Re: [PATCH 3/3] HWPOISON: prevent inode cache removal to keep AS_HWPOISON sticky

From: Dave Chinner <david@fromorbit.com>
To: "Jun'ichi Nomura" <j-nomura@ce.jp.nec.com>
Cc: Naoya Horiguchi <n-horiguchi@ah.jp.nec.com>,
	Andi Kleen <andi.kleen@intel.com>,
	Wu Fengguang <fengguang.wu@intel.com>,
	Andrew Morton <akpm@linux-foundation.org>,
	Tony Luck <tony.luck@intel.com>, Rik van Riel <riel@redhat.com>,
	linux-mm@kvack.org, linux-kernel@vger.kernel.org
Subject: Re: [PATCH 3/3] HWPOISON: prevent inode cache removal to keep AS_HWPOISON sticky
Date: Mon, 3 Sep 2012 10:39:51 +1000	[thread overview]
Message-ID: <20120903003951.GL15292@dastard> (raw)
In-Reply-To: <503DA954.80009@ce.jp.nec.com>

On Wed, Aug 29, 2012 at 02:32:04PM +0900, Jun'ichi Nomura wrote:
> On 08/29/12 11:59, Dave Chinner wrote:
> > On Mon, Aug 27, 2012 at 06:05:06PM -0400, Naoya Horiguchi wrote:
> >> And yes, I understand it's ideal, but many applications choose not to
> >> do that for performance reason.
> >> So I think it's helpful if we can surely report to such applications.
> 
> I suspect "performance vs. integrity" is not a correct
> description of the problem.

Right, to be  more precise, it's a "eat my data" vs "integrity"
problem.
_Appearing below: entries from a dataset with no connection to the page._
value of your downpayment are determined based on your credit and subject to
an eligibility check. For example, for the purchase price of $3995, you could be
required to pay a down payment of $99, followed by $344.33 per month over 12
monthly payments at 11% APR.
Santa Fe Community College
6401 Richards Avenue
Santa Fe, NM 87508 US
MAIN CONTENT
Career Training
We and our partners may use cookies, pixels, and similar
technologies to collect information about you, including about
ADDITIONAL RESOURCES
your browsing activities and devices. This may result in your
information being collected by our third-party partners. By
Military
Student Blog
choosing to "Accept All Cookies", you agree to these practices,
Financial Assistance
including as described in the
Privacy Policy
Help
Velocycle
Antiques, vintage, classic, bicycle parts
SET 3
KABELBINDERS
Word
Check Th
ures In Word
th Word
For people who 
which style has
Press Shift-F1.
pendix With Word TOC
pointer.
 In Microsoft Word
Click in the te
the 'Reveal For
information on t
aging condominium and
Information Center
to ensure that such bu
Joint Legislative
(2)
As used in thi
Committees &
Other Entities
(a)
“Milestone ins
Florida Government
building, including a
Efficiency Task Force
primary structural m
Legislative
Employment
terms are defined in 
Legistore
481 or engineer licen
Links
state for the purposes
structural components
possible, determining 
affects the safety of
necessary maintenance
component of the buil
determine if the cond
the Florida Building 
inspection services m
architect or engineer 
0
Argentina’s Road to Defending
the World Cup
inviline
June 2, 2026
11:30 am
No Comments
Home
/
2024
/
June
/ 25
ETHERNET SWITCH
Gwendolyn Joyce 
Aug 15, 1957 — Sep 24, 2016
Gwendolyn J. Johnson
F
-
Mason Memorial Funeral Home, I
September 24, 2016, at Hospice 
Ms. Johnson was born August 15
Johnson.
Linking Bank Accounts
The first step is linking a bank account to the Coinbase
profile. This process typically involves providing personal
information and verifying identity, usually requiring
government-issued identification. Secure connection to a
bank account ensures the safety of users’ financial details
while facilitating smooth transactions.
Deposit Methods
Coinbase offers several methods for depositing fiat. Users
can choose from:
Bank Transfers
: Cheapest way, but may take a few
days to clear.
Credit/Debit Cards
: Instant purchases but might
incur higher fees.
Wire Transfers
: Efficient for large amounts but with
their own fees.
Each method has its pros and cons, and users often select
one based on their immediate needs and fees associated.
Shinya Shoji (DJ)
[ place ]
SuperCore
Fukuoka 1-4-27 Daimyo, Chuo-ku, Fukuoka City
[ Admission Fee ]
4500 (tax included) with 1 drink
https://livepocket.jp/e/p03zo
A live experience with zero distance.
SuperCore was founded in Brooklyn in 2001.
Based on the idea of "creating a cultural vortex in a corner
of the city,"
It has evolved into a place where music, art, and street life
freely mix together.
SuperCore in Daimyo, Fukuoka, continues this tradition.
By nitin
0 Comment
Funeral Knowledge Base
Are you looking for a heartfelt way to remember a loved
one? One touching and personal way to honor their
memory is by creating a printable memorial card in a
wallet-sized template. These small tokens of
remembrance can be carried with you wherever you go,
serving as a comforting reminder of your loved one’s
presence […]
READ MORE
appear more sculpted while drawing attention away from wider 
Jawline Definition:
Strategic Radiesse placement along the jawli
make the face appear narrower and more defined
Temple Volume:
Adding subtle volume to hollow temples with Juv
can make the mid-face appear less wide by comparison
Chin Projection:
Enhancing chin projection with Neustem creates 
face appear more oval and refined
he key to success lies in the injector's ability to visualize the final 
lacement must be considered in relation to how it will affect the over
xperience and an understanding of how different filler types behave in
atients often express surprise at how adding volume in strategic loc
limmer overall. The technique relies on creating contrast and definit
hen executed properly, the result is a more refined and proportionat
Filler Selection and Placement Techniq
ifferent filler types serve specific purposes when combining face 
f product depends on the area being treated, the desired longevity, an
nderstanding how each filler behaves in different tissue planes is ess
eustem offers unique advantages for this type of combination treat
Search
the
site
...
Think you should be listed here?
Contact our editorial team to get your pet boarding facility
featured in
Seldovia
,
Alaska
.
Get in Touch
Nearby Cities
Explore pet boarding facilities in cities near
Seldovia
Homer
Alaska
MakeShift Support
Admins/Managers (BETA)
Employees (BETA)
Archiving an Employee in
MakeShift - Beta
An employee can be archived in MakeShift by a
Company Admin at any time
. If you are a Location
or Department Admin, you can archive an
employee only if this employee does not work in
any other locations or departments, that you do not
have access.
And in almost all cases I've seen over the years, "eat my
data" is done for performance reasons...

> > If performance is chosen over data integrity, we are under no
> > obligation to keep the error around indefinitely.  Fundamentally,
> > ensuring a write completes successfully is the reponsibility of the
> > application, not the kernel. There are so many different filesytem
> > and storage errors that can be lost right now because data is not
> > fsync()d, adding another one to them really doesn't change anything.
> > IOWs, a memory error is no different to a disk failing or the system
> > crashing when it comes to data integrity. If you care, you use
> > fsync().
> 
> I agree that applications should fsync() or O_SYNC
> when it wants to make sure the written data in on disk.
> 
> AFAIU, what Naoya is going to address is the case where
> fsync() is not necessarily needed.
> 
> For example, if someone do:
>   $ patch -p1 < ../a.patch
>   $ tar cf . > ../a.tar
> 
> and disk failure occurred between "patch" and "tar",
> "tar" will either see uptodate data or I/O error.
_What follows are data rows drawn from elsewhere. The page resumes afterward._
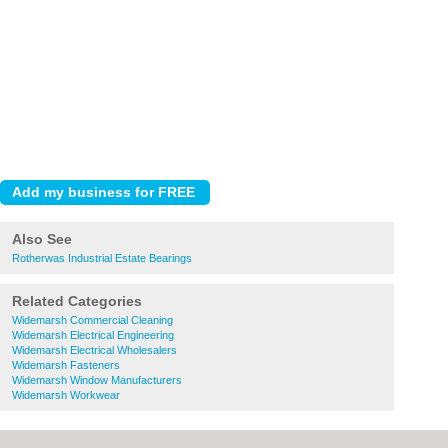
Also See
Rotherwas Industrial Estate Bearings
Related Categories
Widemarsh Commercial Cleaning
Widemarsh Electrical Engineering
Widemarsh Electrical Wholesalers
Widemarsh Fasteners
Widemarsh Window Manufacturers
Widemarsh Workwear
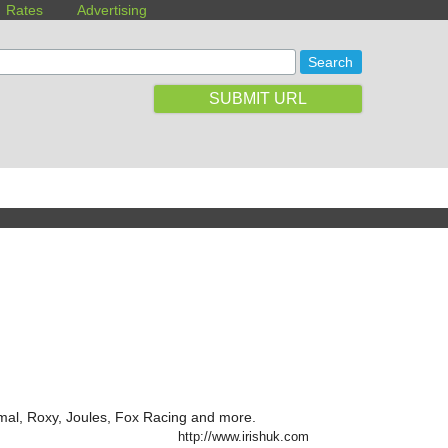
Rates
Advertising
SUBMIT URL
imal, Roxy, Joules, Fox Racing and more.
http://www.irishuk.com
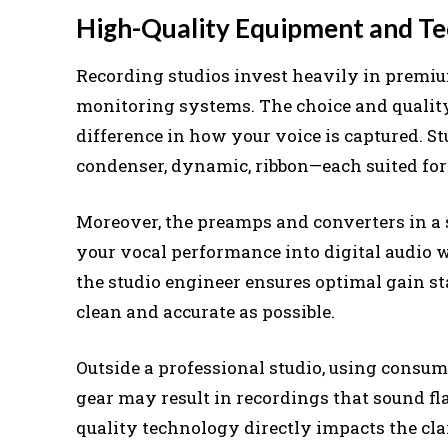
High-Quality Equipment and T
Recording studios invest heavily in premiu
monitoring systems. The choice and qualit
difference in how your voice is captured. S
condenser, dynamic, ribbon—each suited for 
Moreover, the preamps and converters in a s
your vocal performance into digital audio w
the studio engineer ensures optimal gain st
clean and accurate as possible.
Outside a professional studio, using consu
gear may result in recordings that sound fla
quality technology directly impacts the clar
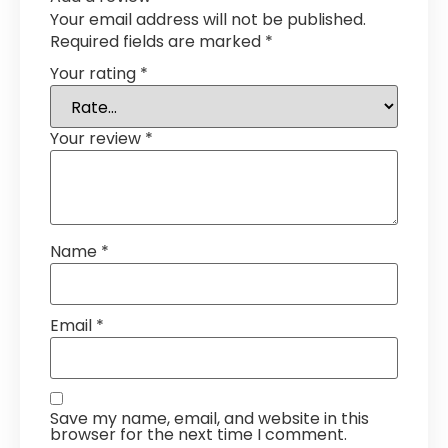
Your email address will not be published.
Required fields are marked
*
Your rating
*
Your review
*
Name
*
Email
*
Save my name, email, and website in this
browser for the next time I comment.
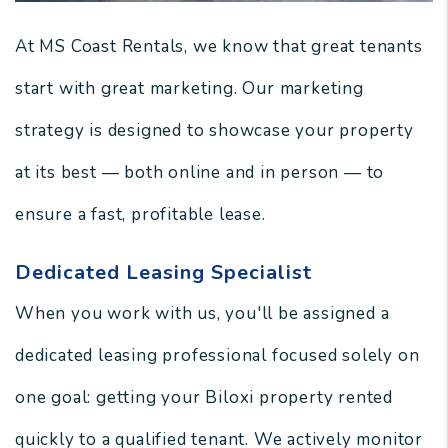
At MS Coast Rentals, we know that great tenants
start with great marketing. Our marketing
strategy is designed to showcase your property
at its best — both online and in person — to
ensure a fast, profitable lease.
Dedicated Leasing Specialist
When you work with us, you'll be assigned a
dedicated leasing professional focused solely on
one goal: getting your Biloxi property rented
quickly to a qualified tenant. We actively monitor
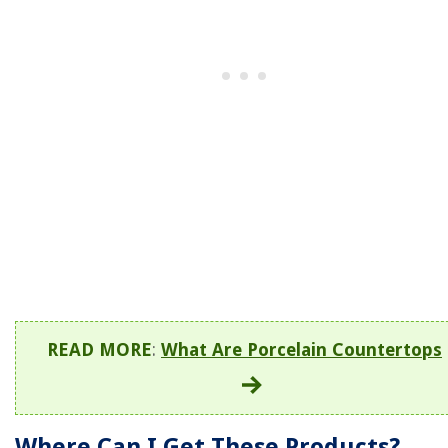
READ MORE
:
What Are Porcelain Countertops
Where Can I Get These Products?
No, it won't. The only place AS_EIO is tested is in
filemap_fdatawait_range(), which is only called in the fsync() path.
The only way to report async write IO errors is to use fsync() -
subsequent reads of the file do *not* see the write error.

IOWs, tar will be oblivious of any IO error that preceeded it
reading the files it is copying.

> OTOH, if the failure was detected on dirty pagecache, the current memory
> failure handler invalidates the dirty page and the "tar" command will
> re-read old contents from disk without error.

After an IO error, the dirty page is no longer uptodate - that gets
cleared - so when the page is read the data will be re-read from
disk just like if a memory error occurred. So tar will behave the
same regardless of whether it is a memory error or an IO error (i.e.
reread old data from disk)

> (Well, the failures above are permanent failures.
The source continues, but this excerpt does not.